By - Wednesday 22nd August, 2018

What do you do if you can’t join ‘the club’? Set up your own club!

Lee Townsend.
Photo by Paige Joseph, used with permission.

Lee Townsend is a professional photographer, part-time degree student, author, workshop facilitator, social activist and founder of Lenses of Croydon and the Croydon Photography Forum. But the journey to achieve this wasn’t always easy.

Knowing from a young age that he wanted to work in photography, he bought a camera and joined a few camera clubs, and quickly found that he was being overlooked because he didn’t have an expensive camera or the latest high-tech equipment.

“Even though I was paying my money into the club, same as everybody else, I wasn’t being taken seriously”, he explains.

So he decided to set up his own club that would be inclusive to all, whatever their level of ability or equipment. At that time he had recently returned to his home town of Croydon after a period studying and working in the Caribbean, and was working with Croydon Voluntary Action, helping to set up a youth volunteering project.

Lenses of Croydon is designed to be welcoming for all

They kindly donated premises on the London Road to host Lee’s monthly meetings, which meant that he didn’t have to charge a fixed members’ fee, and just asked for donations instead. And so, Lenses of Croydon was born. A photography club that is designed to be welcoming to all, whether you are an aspiring photographer or just like looking at photos. “One of our regular members doesn’t even own a camera, she just enjoys the friendly environment, talks and fun”, says Lee.
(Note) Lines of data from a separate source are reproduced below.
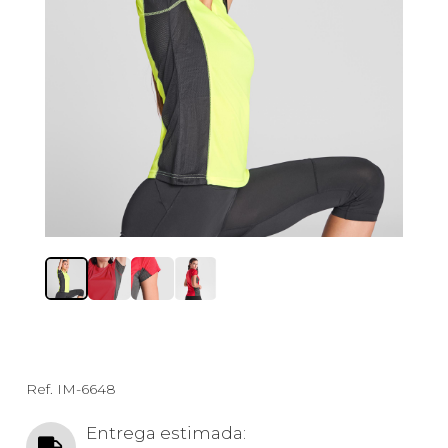
Ref.
IM-6648
Entrega estimada: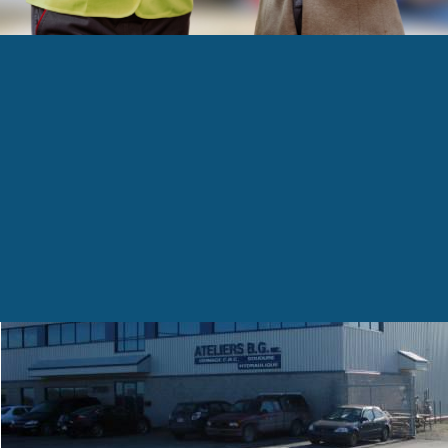
ise Ateliers B.G. doit encore agrandir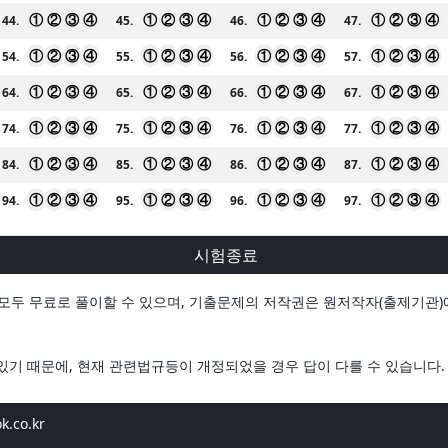
①
②
③
④
①
②
③
④
①
②
③
④
①
②
③
④
44.
45.
46.
47.
①
②
③
④
①
②
③
④
①
②
③
④
①
②
③
④
54.
55.
56.
57.
①
②
③
④
①
②
③
④
①
②
③
④
①
②
③
④
64.
65.
66.
67.
①
②
③
④
①
②
③
④
①
②
③
④
①
②
③
④
74.
75.
76.
77.
①
②
③
④
①
②
③
④
①
②
③
④
①
②
③
④
84.
85.
86.
87.
①
②
③
④
①
②
③
④
①
②
③
④
①
②
③
④
94.
95.
96.
97.
시험종료
두 무료로 풀이할 수 있으며, 기출문제의 저작권은 원저작자(출제기관)에 있
기 때문에, 현재 관련법규등이 개정되었을 경우 답이 다를 수 있습니다.
k.co.kr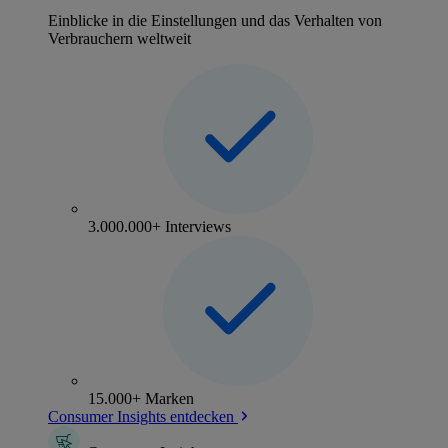
Einblicke in die Einstellungen und das Verhalten von
Verbrauchern weltweit
3.000.000+ Interviews
15.000+ Marken
Consumer Insights entdecken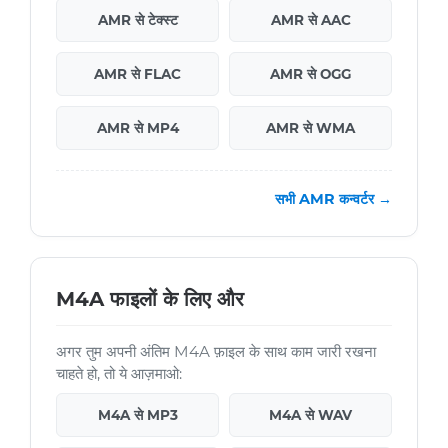
AMR से टेक्स्ट
AMR से AAC
AMR से FLAC
AMR से OGG
AMR से MP4
AMR से WMA
सभी AMR कन्वर्टर →
M4A फाइलों के लिए और
अगर तुम अपनी अंतिम M4A फ़ाइल के साथ काम जारी रखना
चाहते हो, तो ये आज़माओ:
M4A से MP3
M4A से WAV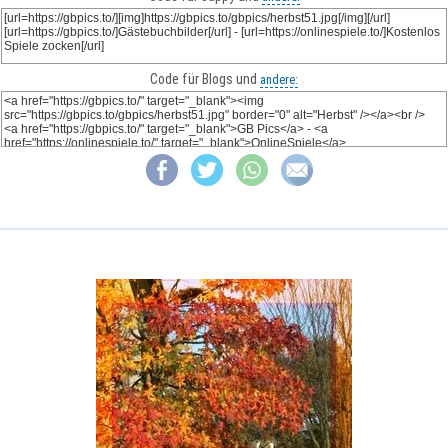
Code für Blogs und
andere: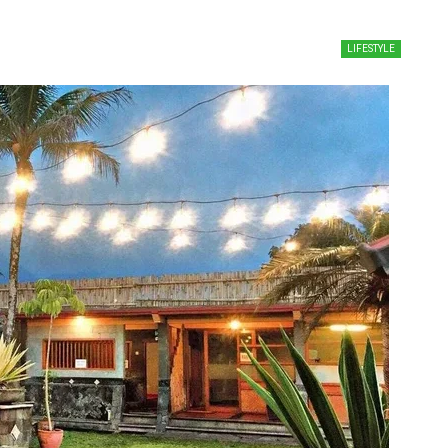
LIFESTYLE
HOTELS
Permintaan Turis Asing Meningkat,
Hotel
Pemesanan Hotel Diperkirakan Pulih
 Ribu
September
He has stuck to his commitment to not charge entrance fees: people are asked to donate whatever they are able and want to contribute. “Our age range is from fourteen – a boy who comes with his father, I do ask that all under-eighteens are accompanied – up to seventy-five. It’s a friendly space, a very supportive environment and a great community resource.”

The aim of the club is to help its members – people who live, work or study in and around Croydon – to enhance their creative skills, build a photography portfolio and network. Each meeting is themed and usually focuses on a set task to facilitate the development of new skills, capture vibrant images and try something new.

There is a chance to learn from experienced photographers in the group

Different aspects of photography are covered in the sessions, including studio, outdoor, landscape, street, wedding, fashion and portraits. Training in photo-editing programmes such as Lightroom, Photoshop and Aperture are offered occasionally, and there is also a chance to learn from experienced photographers in the group. For more information, visit the group’s Meetup page here.

The group recently partnered with the Kiwanis Club of Croydon, an organisation that works with local communities to improve the lives of children, staging a photography exhibition that raised almost £1,000 for the Croydon Young Carers Project.

The group has grown beyond all Lee’s expectations in the ten years since he set it up, with a current count of 534 members. “The people who come really are a mixed bag; some people may have mental health challenges, so it’s important for them to be in an accepting environment. The group is all about creating social inclusion and building confidence.”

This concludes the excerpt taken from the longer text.